Der Google-Konzern hat Ratproxy, ein Werkzeug zum Aufspüren von Sicherheitslücken in Web-2.0-Anwendungen, unter Apache License 2.0 veröffentlicht.

Das Tool fungiert als Proxy zwischen Browser und aufgerufenen Websites. Dabei protokolliert es jene Abschnitte der HTTP-Konversationen sowie der übertragenen HTML- und Javascript-Daten mit, die Hinweise auf typische Sicherheitslücken in aktuellen Webanwendungen geben. Dazu gehören Anfälligkeit für Cross-Site-Scripting (XSS), Cross-Site Request Forgery (XSRF) und riskante Javascript-Konstruktionen. Daneben beobachtet das Programm die gesetzten Cookies und aktive Inhalte wie beispielsweise Flash-Objekte. Daneben prüft das Tool die Möglichkeiten zu Directory Traversal, also das Aufrufen von interessanten Daten in Applikations- und Systemverzeichnissen, die eigentlich außerhalb der Reichweite des Surfers liegen sollten, beispielsweise "/etc/passwd". Diese und weitere Optionen lassen sich über die Kommandozeile von Ratproxy konfigurieren.

Das mitgelieferte Skript "ratproxy-report.sh" erzeugt aus den Ratproxy-Protokollen hübsch formatierte Berichte im HTML-Format. Die Entwickler weisen darauf hin, dass einige Befunde des Tools erst durch kundige Interpretation aussagekräftig werden.
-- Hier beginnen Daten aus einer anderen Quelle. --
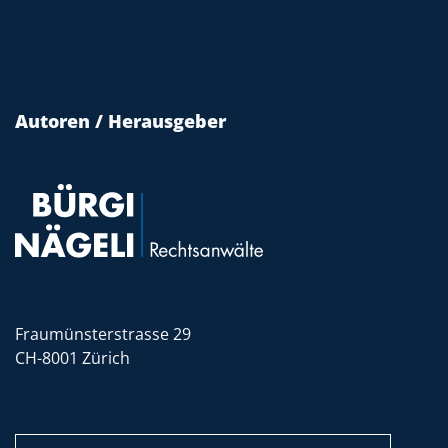
Autoren / Herausgeber
Fraumünsterstrasse 29
CH-8001 Zürich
Zur Hintergrundinformation über die Sicherheit von Webanwendungen verweisen sie daher auf die Websites des Open Web Application Security Project (OWASP) und des Web Application Security Consortium.


Ratproxy sucht nach potentiellen Schwachstellen in Webanwendungen und gibt seine Warnungen schön formatiert aus.

Ratproxy befindet sich derzeit in der Version 1.5 beta, der ersten Veröffentlichung als Open Source. Die Software steht auf der Google-Projektseite als C-Quelltext zum Download bereit. Eine kurze, aber aussagekräftige Anleitung haben die Entwickler ebenfalls publiziert.